If you are going to own a smart speaker to always listen in on you, you may as well let it help you detect sudden heart attacks.
By their nature, smart speakers such as the Amazon Echo or Google Home are designed to always be listening to what’s going on around them. While they are only supposed to be activated by an agreed wake-up statement – such as ‘Hey, Google’ – what if they could be trained to activate in other ways?
One such way has been developed by a team of researchers at the University of Washington, revealing a new tool that can work on most smart speakers and smartphones to detect when someone has had a heart attack. The idea is that when someone is asleep or just walking around their home and experiences a sudden cardiac arrest, this new tool could detect the gasping sound of agonal breathing and call for help.

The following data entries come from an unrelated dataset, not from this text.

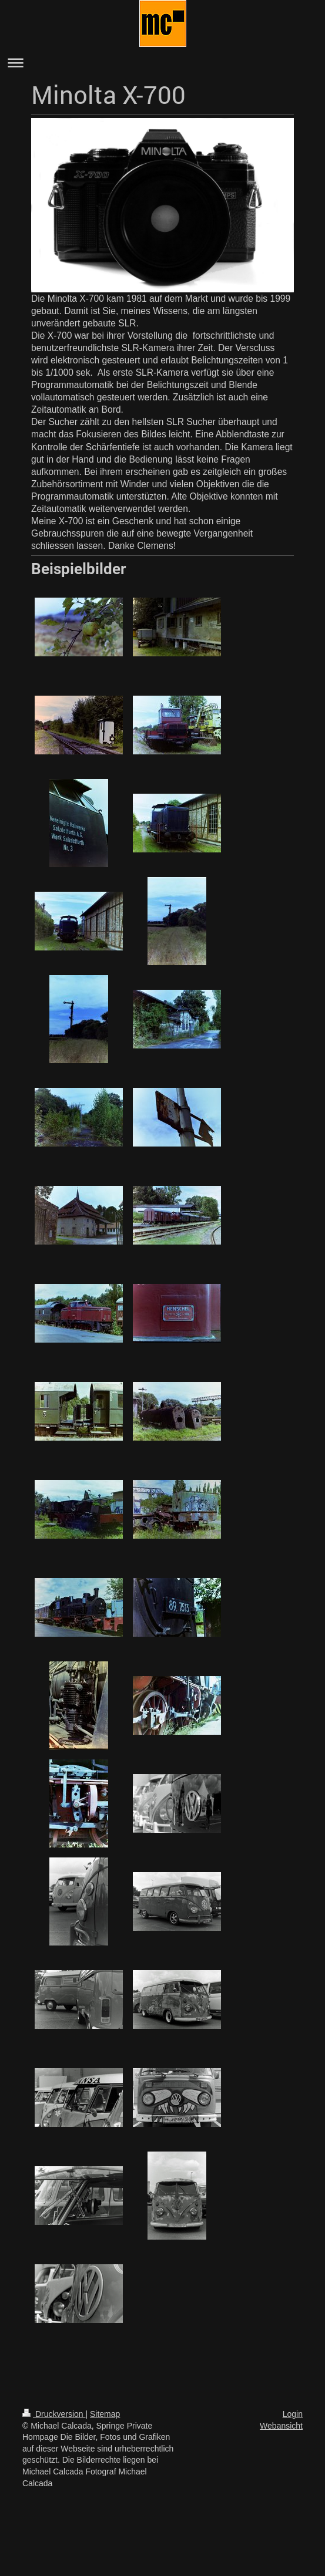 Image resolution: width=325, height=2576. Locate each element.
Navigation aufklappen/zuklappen (162, 62)
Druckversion (53, 2414)
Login (293, 2414)
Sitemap (105, 2414)
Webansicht (281, 2425) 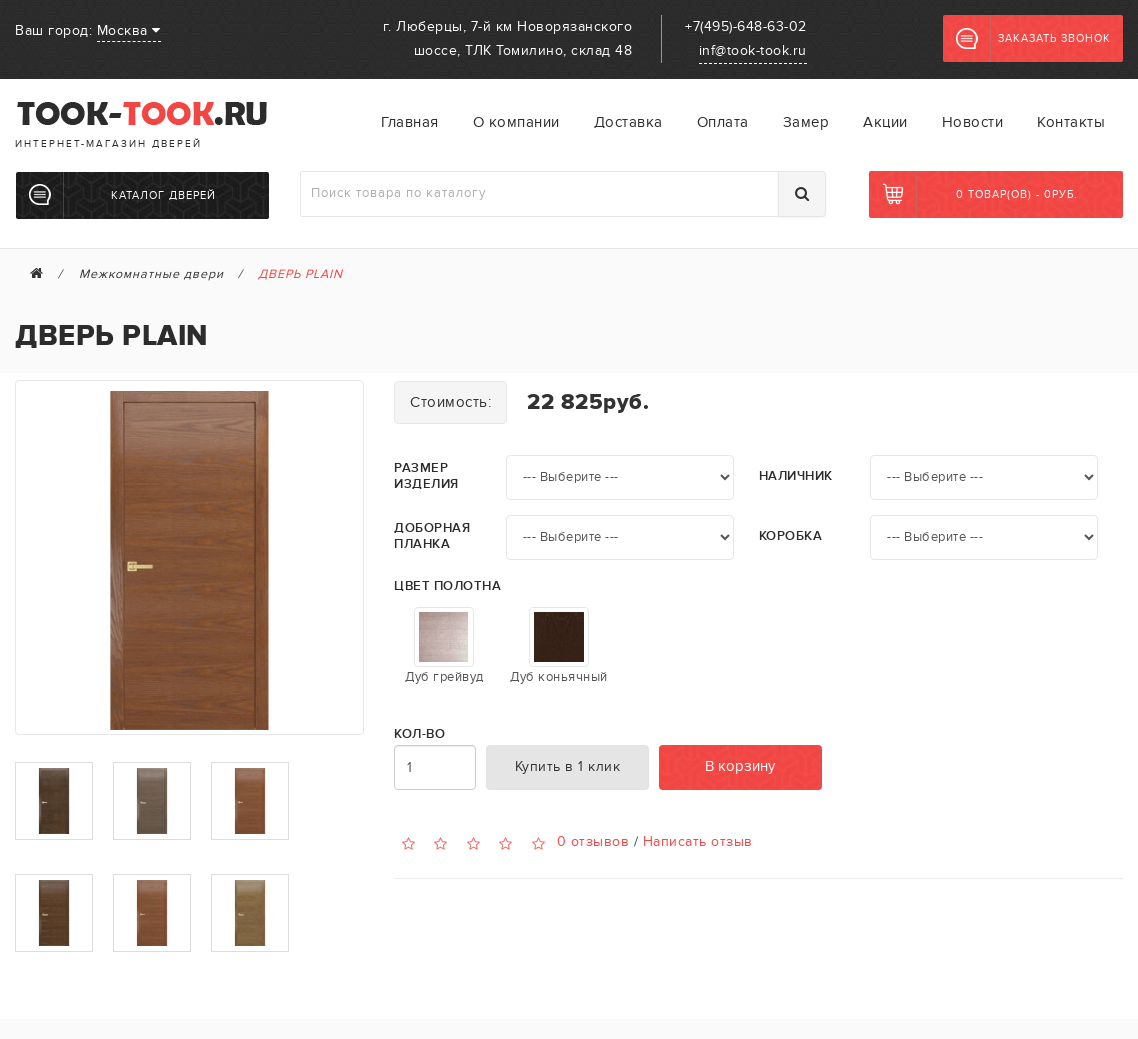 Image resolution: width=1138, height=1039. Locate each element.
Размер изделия (426, 476)
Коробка (791, 536)
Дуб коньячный (559, 646)
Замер (806, 122)
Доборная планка (432, 536)
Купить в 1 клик (568, 766)
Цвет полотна (447, 586)
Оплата (723, 122)
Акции (885, 122)
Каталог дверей (122, 195)
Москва (129, 30)
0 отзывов (593, 841)
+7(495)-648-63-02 (746, 26)
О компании (516, 122)
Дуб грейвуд (444, 646)
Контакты (1071, 122)
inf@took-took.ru (753, 50)
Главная (410, 122)
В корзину (740, 766)
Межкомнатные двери (151, 274)
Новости (973, 122)
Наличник (796, 476)
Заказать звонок (1033, 39)
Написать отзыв (698, 841)
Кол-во (419, 734)
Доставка (628, 122)
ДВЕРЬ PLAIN (300, 274) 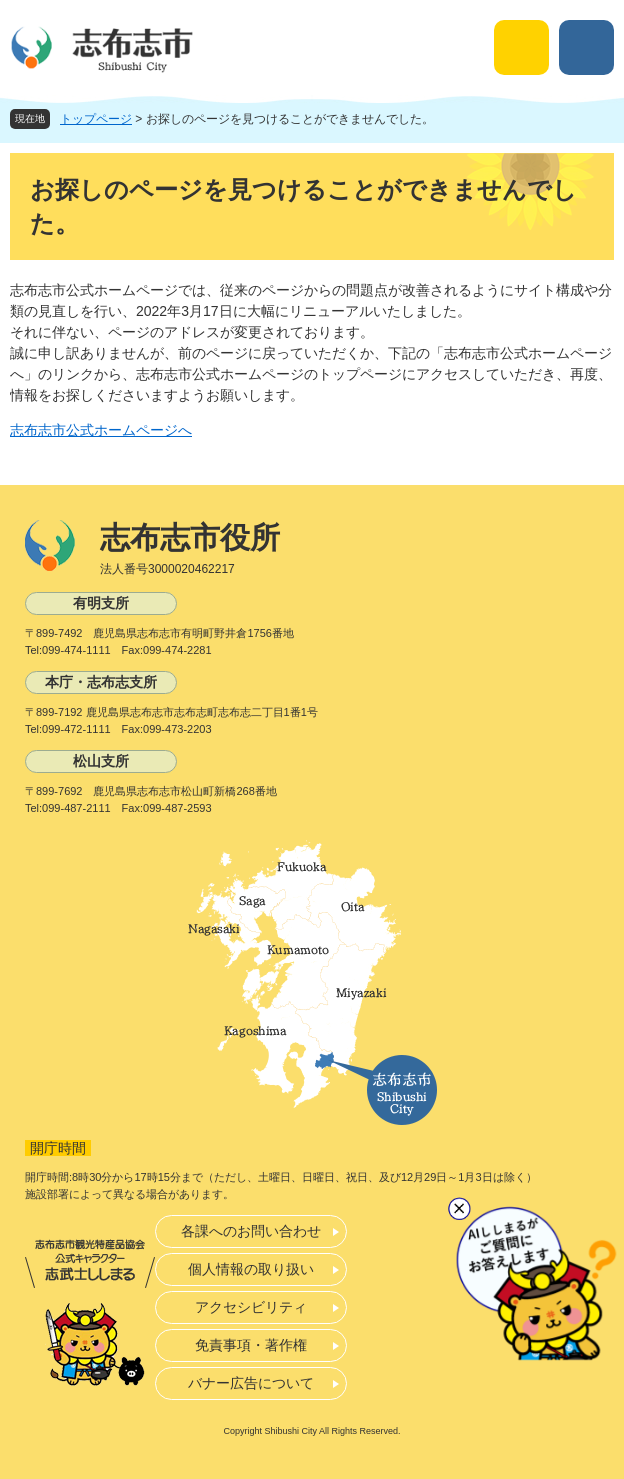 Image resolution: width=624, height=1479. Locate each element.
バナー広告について (251, 1383)
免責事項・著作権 (251, 1345)
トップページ (96, 119)
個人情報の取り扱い (251, 1269)
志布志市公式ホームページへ (101, 430)
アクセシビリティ (251, 1307)
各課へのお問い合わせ (251, 1231) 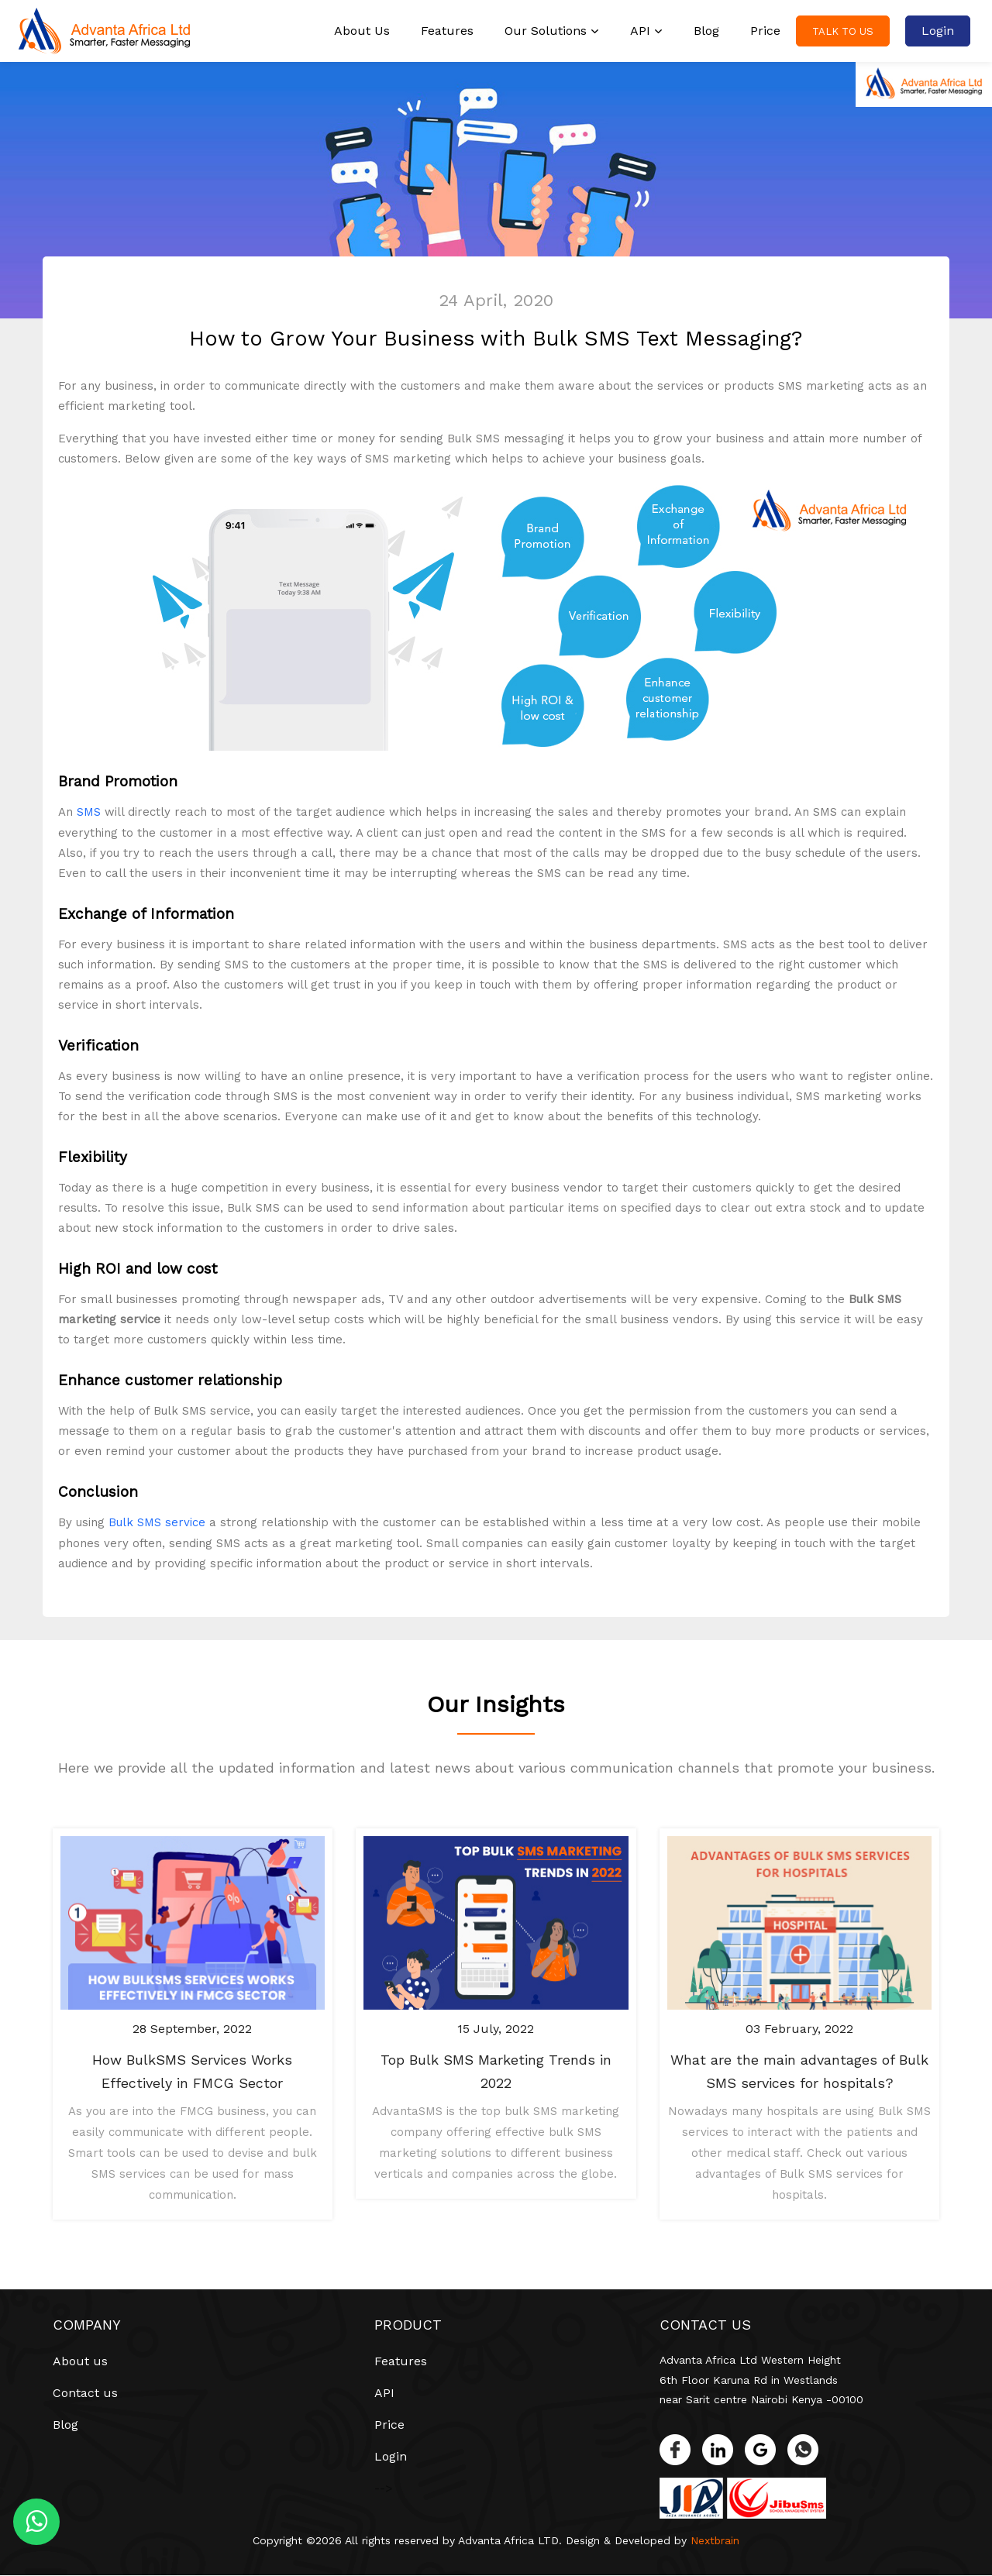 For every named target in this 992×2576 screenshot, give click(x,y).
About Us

The algorithm used to detect distress was trained using real agonal breathing captured from calls made to emergency services. Publishing its findings in Npj Digital Medicine, the team said that the proof-of-concept tool detected agonal breathing events 97pc of the time from up to six metres away.
“A lot of people have smart speakers in their homes, and these devices have amazing capabilities that we can take advantage of,” said co-corresponding author Shyam Gollakota.
“We envision a contactless system that works by continuously and passively monitoring the bedroom for an agonal breathing event, and alerts anyone nearby to come provide CPR. And then if there’s no response, the device can automatically call 911.”
How it was trained
Agonal breathing appears in 50pc of cases of people experiencing cardiac arrests and these breaths often mean a better chance of surviving. Dr Jacob Sunshine, another co-corresponding author, said it usually occurs when a patient experiences really low oxygen levels.
“It’s sort of a guttural gasping noise, and its uniqueness makes it a good audio biomarker to use to identify if someone is experiencing a cardiac arrest,” he said.
In addition to the emergency services calls used to train the tool, the team used 83 hours of audio data recorded during sleep studies, resulting in 7,305 sound samples, many of which contained snoring or sleep apnoea.
By learning these sounds, the algorithm was trained to differentiate between normal sleeping sounds and agonal breathing. During testing, it only incorrectly identified agonal breathing 0.14pc of the time, and this fell to 0pc when the team had the tool classify something as agonal breathing only when it detected two distinct events at least 10 seconds apart.
Looking to the future, the team hopes the technology could function like an app to run passively on smart speakers or smartphones.